§ What you should do: Each line in the records that mentions the word "Ciotat" needs to be listed.
::: Exercise data
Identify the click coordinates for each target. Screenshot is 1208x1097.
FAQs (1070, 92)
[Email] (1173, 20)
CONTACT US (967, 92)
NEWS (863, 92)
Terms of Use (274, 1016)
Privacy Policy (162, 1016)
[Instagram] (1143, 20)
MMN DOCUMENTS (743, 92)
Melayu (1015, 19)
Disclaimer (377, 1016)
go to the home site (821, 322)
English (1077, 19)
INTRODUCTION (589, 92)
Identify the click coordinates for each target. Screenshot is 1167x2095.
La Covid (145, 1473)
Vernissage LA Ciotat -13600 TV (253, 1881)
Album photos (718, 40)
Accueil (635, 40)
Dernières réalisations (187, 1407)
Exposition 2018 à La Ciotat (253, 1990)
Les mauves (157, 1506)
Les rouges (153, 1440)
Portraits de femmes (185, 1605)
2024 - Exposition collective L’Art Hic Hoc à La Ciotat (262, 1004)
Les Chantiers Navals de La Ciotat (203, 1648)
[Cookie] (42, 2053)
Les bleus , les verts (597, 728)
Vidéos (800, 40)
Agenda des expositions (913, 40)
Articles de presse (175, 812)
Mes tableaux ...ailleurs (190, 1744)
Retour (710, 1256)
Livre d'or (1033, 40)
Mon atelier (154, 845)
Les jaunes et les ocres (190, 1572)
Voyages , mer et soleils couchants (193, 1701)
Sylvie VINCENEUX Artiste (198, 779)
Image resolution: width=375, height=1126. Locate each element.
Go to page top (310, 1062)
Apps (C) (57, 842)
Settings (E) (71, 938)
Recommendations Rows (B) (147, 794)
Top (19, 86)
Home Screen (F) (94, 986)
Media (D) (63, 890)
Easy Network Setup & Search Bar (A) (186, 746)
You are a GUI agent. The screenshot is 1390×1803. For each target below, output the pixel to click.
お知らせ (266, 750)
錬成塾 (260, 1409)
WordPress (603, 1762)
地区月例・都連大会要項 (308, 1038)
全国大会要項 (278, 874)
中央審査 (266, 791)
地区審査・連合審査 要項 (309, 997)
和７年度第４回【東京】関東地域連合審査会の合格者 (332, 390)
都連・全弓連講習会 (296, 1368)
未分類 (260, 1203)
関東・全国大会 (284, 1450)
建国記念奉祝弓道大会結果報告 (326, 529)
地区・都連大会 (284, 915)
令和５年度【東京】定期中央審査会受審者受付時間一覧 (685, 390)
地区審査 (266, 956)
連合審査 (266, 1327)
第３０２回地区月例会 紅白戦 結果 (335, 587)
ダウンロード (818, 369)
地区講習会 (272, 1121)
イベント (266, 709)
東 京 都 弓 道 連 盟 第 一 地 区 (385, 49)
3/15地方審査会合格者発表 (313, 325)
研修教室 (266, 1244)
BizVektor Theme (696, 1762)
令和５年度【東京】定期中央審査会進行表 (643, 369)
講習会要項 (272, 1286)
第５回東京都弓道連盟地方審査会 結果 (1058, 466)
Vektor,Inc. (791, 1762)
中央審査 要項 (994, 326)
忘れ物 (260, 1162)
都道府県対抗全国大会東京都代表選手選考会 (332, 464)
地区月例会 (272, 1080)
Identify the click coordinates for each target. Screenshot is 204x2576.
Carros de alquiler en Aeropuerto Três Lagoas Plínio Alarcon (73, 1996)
::::::
§ Output of the exercise:
Vernissage LA Ciotat -13600 TV (253, 1881)
Exposition 2018 à La Ciotat (253, 1990)
2024 - Exposition collective L’Art Hic Hoc à La Ciotat (262, 1004)
Les Chantiers Navals de La Ciotat (203, 1648)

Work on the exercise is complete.